Trump Digs in Against Dems' Impeachment Crusade
The president says he will fight House Democrats over their incessant subpoenas.
President Donald Trump has been fighting against Democrats seeking to impeach him since he first took the oath of office. Following the conclusion of Robert Mueller’s report, in which Trump was exonerated of any collusion conspiracy, the wind may have been taken out of the Democrats’ impeachment sails, but that hasn’t stopped them from continuing to blow. Instead they insist that Mueller’s findings demand more investigations, as if congressional Democrats will be able to find what Mueller and his team of Hillary Clinton donors did not find: that Trump committed an actual crime.

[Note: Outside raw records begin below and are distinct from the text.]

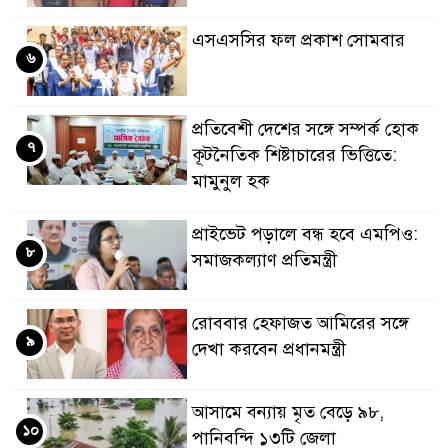
এসএসসির ফল প্রকাশ সোমবার
৬
প্রতিবেশী দেশের সঙ্গে সম্পর্ক হোক
৭
কূটনৈতিক শিষ্টাচারের ভিত্তিতে:
মামুনুল হক
প্রাইভেট পড়ালে বন্ধ হবে এমপিও:
৮
সমাজকল্যাণ প্রতিমন্ত্রী
রোববার হেফাজত আমিরের সঙ্গে
৯
দেখা করবেন প্রধানমন্ত্রী
আসামে বন্যায় মৃত বেড়ে ৯৮,
১০
পানিবন্দি ১৩টি জেলা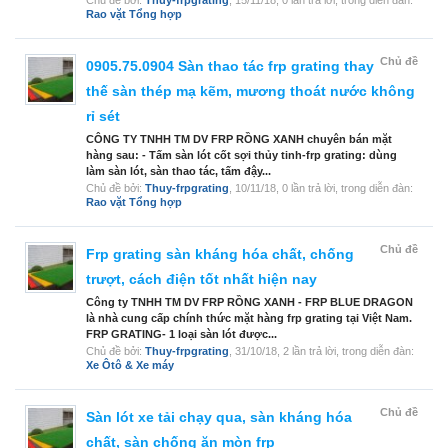
Chủ đề bởi:
Thuy-frpgrating
,
15/11/18
, 0 lần trả lời, trong diễn đàn:
Rao vặt Tổng hợp
Chủ đề
0905.75.0904 Sàn thao tác frp grating thay
thế sàn thép mạ kẽm, mương thoát nước không
rỉ sét
CÔNG TY TNHH TM DV FRP RỒNG XANH chuyên bán mặt
hàng sau: - Tấm sàn lót cốt sợi thủy tinh-frp grating: dùng
làm sàn lót, sàn thao tác, tấm đậy...
Chủ đề bởi:
Thuy-frpgrating
,
10/11/18
, 0 lần trả lời, trong diễn đàn:
Rao vặt Tổng hợp
Chủ đề
Frp grating sàn kháng hóa chất, chống
trượt, cách điện tốt nhất hiện nay
Công ty TNHH TM DV FRP RỒNG XANH - FRP BLUE DRAGON
là nhà cung cấp chính thức mặt hàng frp grating tại Việt Nam.
FRP GRATING- 1 loại sàn lót được...
Chủ đề bởi:
Thuy-frpgrating
,
31/10/18
, 2 lần trả lời, trong diễn đàn:
Xe Ôtô & Xe máy
Chủ đề
Sàn lót xe tải chạy qua, sàn kháng hóa
chất, sàn chống ăn mòn frp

Clearly, Trump has had enough of this partisan witch hunt. So, rather than bend to the House Democrats and their incessant subpoenas, which they dubiously justify as a needed constitutional check on his executive power, Trump has decided to dig in his heels. “We’re fighting all the subpoenas,” he stated. “Look, these aren’t … impartial people. The Democrats are trying to win 2020. They’re not going to win with the people that I see, and they’re not going to win against me. The only way they can luck out is by constantly going after me on nonsense.” He then concluded, “I say it’s enough.”

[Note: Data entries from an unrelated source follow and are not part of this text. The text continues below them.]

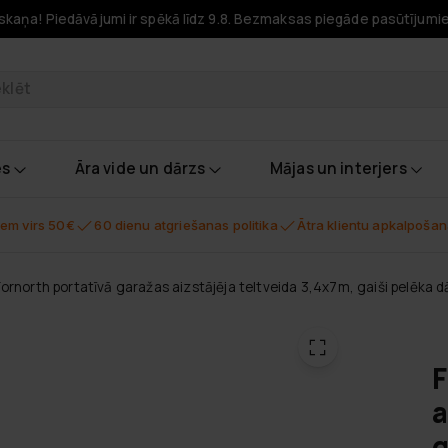
skaņa! Piedāvājumi ir spēkā līdz 9.8. Bezmaksas piegāde pasūtījumi
odukti
es
Āra vide un dārzs
Mājas un interjers
em virs 50€
60 dienu atgriešanas politika
Ātra klientu apkalpoša
ornorth portatīvā garažas aizstājēja teltveida 3,4x7m, gaiši pelēka d
F
a
g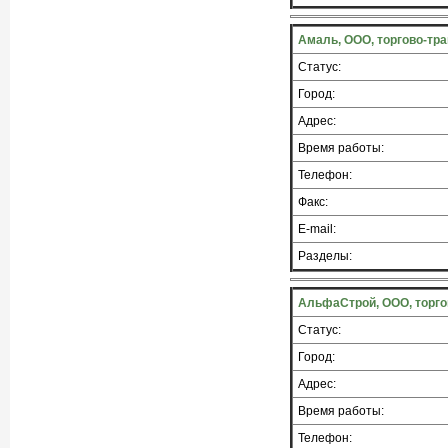
Амаль, ООО, торгово-тр
Статус:
Город:
Адрес:
Время работы:
Телефон:
Факс:
E-mail:
Разделы:
АльфаСтрой, ООО, торго
Статус:
Город:
Адрес:
Время работы:
Телефон: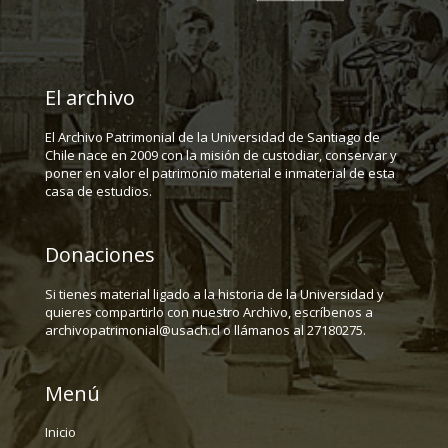
El archivo
El Archivo Patrimonial de la Universidad de Santiago de
Chile nace en 2009 con la misión de custodiar, conservar y
poner en valor el patrimonio material e inmaterial de esta
casa de estudios.
Donaciones
Si tienes material ligado a la historia de la Universidad y
quieres compartirlo con nuestro Archivo, escríbenos a
archivopatrimonial@usach.cl o llámanos al 27180275.
Menú
Inicio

Trump is certainly correct in noting that it has been enough, and he is right in observing that all Democrats are aiming for is to take him out. That said, by digging in too much, Trump is potentially playing into their “obstruction” game plan.
Like the Mueller investigation, Democrats don’t really have anything on Trump; their aim is to get him on some procedural obstruction “crime.” Hence, the Dems’ cynical appeal to constitutional “separation of powers.” It is a purely politically calculated strategy that assumes a criminal act on the part of Trump, when there is no actual crime on which to justify their new investigation.
By continuing to peddle the myth of Trump having likely committed a crime, they can then feign concern for constitutional fealty when he balks at their demands. It is true that Congress is a coequal branch of government that has investigative and oversight powers, but that power is grossly abused when it is applied for purely partisan reasons.